Я поддерживал с ним дружеские отношения до самого конца его жизни. Однажды, когда мы воскрешали в памяти эти былые дни, он мне сказал: «Мой класс был талантлив». Это он сам был таким.

VI
Похороны поэта

Я сказал о своей склонности к поэтам начала века, к тому поколению, что искало себе имя и много их перебрало, но было, по сути, последним поколением романтизма.

Самым выдающимся, совершенным, глубоким, изящным и мелодичным из них был Анри де Ренье.
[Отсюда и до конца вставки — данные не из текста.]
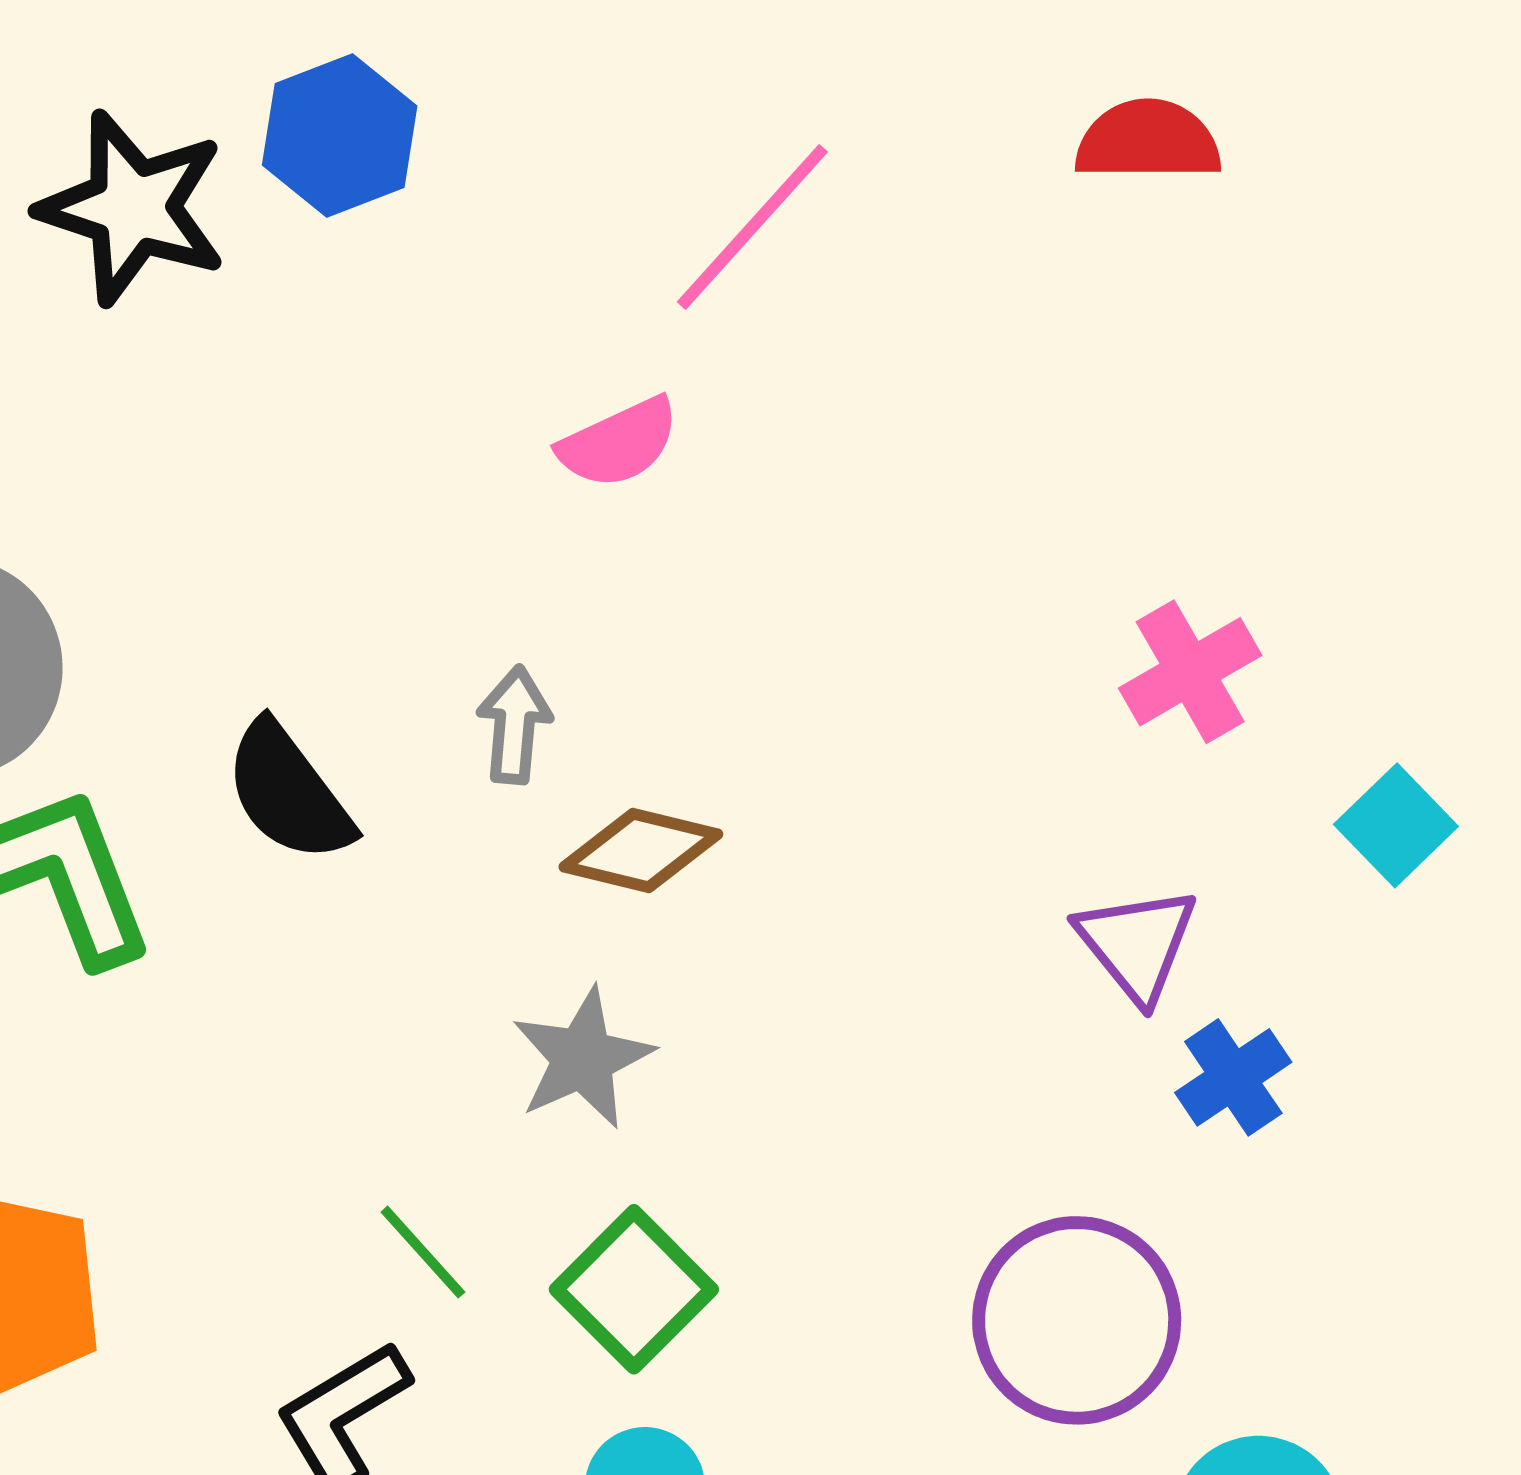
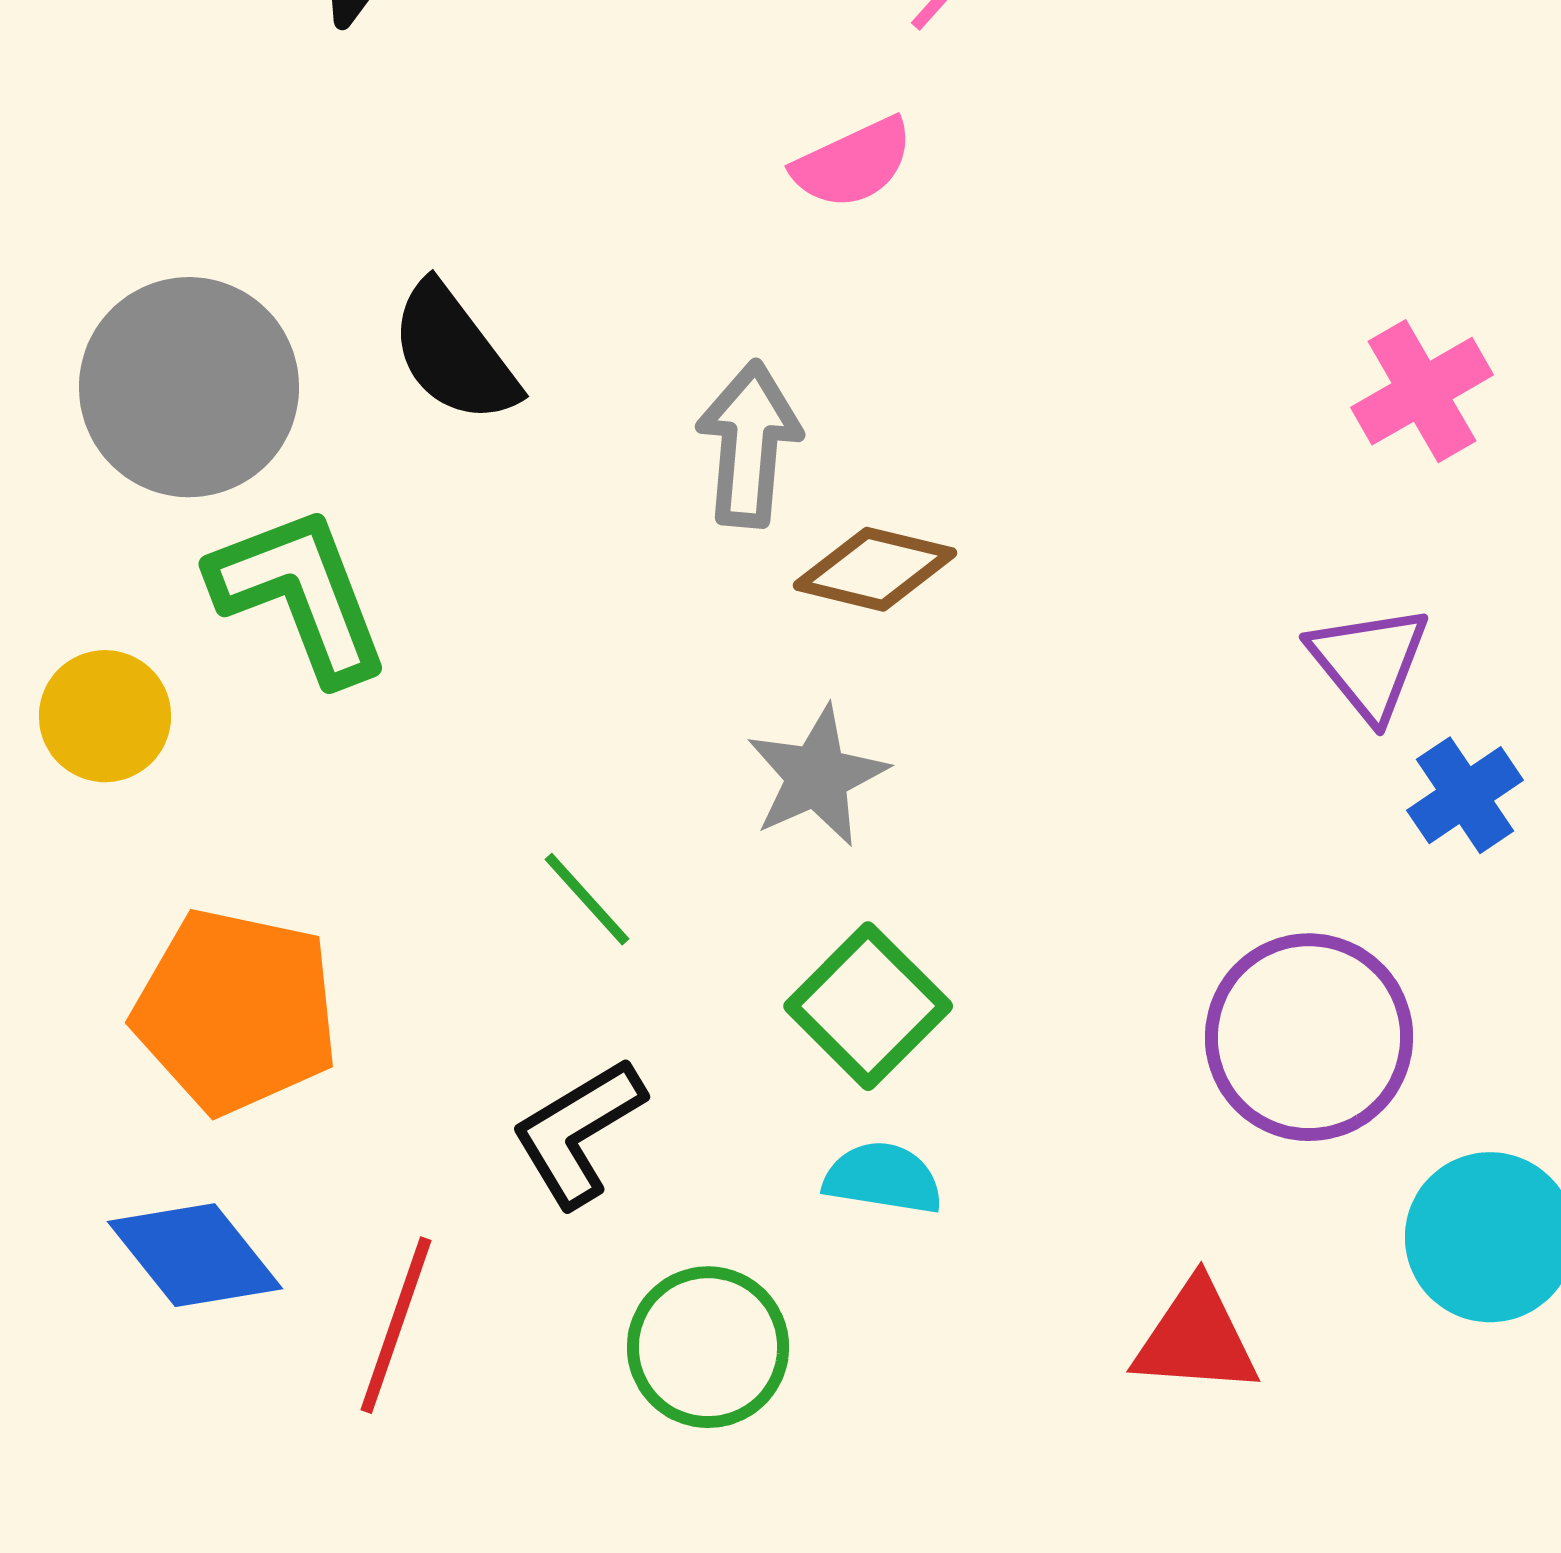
gray arrow: (514, 725) -> (749, 444), size x1.4
black semicircle: (288, 792) -> (454, 353), moved
green line: (423, 1252) -> (587, 899), moved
Оставив далеко позади и безнадежно прозаичного Франсуа Коппе, и всех этих Альберов Саменов, Мореасов, Вьеле-Гриффенов, Роденбахов, Полей Форов и даже Анну де Ноай, он возвышается над всей французской поэзией между Верленом и Валери.

Поскольку Анри де Ренье не входил в школьную программу, я открыл его случайно, благодаря одному из тех обманчивых случаев, что вознаграждают нас встречами, на которые мы имеем право. Я читал приятный роман Клода Фаррера «Маленькие союзницы», когда вдруг наткнулся на приведенное там стихотворение Ренье «Желтая луна». Прочитав его, я был немедленно очарован, в буквальном смысле слова.

В родительской библиотеке нашлись два-три сборника Ренье; потом я побежал в Латинский квартал, чтобы добыть себе все остальные его произведения, опубликованные под желтой обложкой с кадуцеем – эмблемой издательства «Меркюр де Франс»: «Зеркало часов», «Крылатая сандалия», «Игры сельские и божественные», «Город вод»…

Обладая образным, музыкальным, шелковым языком, Ренье пользовался верлибром или раскованным, как в классической просодии, стихом с несравненным изяществом.

У него все становилось ритмом и отзвуком. Он переходил от эклоги к элегии с тем же мастерством, с каким чеканил, словно медаль, сонет, всегда оставляя впечатление легкости и совершенства. В нем обитала музыка слов. Напитанный мифологическими реминисценциями и путевыми воспоминаниями, он в совершенстве умел воссоздавать пейзажи и монументы. Он заставлял меня грезить об Италии, о его любимой Венеции.

 
Солнце греет плиты
На набережной Скьявони,
Твои извилины, твои лабиринты,
Венеция, нам знакомы.
 

Сколько раз я вспоминал Ренье, когда сам оказывался в Венеции! Сколько раз в память о нем садился в Китайском салоне, в кафе «Флориан»! Сколько раз шел поразмыслить перед мраморной табличкой на задах Ка’Дарио, этого дворца, чей фасад так странно клонится к Большому каналу, словно женщина, слишком уставшая от тяжести своих украшений и вынужденная искать чьей-то опоры!

 
Qui Henri de Régnier, poeta francese,
Visse e scrisse veneziamento. [23]23
Здесь Анри де Ренье, французский поэт,Жил и писал по-венециански (ит.).

[Закрыть]

 

Я не знаю другой надписи, отметившей жилище писателя, что была бы прекраснее этой. К несчастью, она так неудачно расположена в закоулке квартала Дорсодуро, что никто не приходит взглянуть на нее. И в этом тоже проявилась участь Анри де Ренье.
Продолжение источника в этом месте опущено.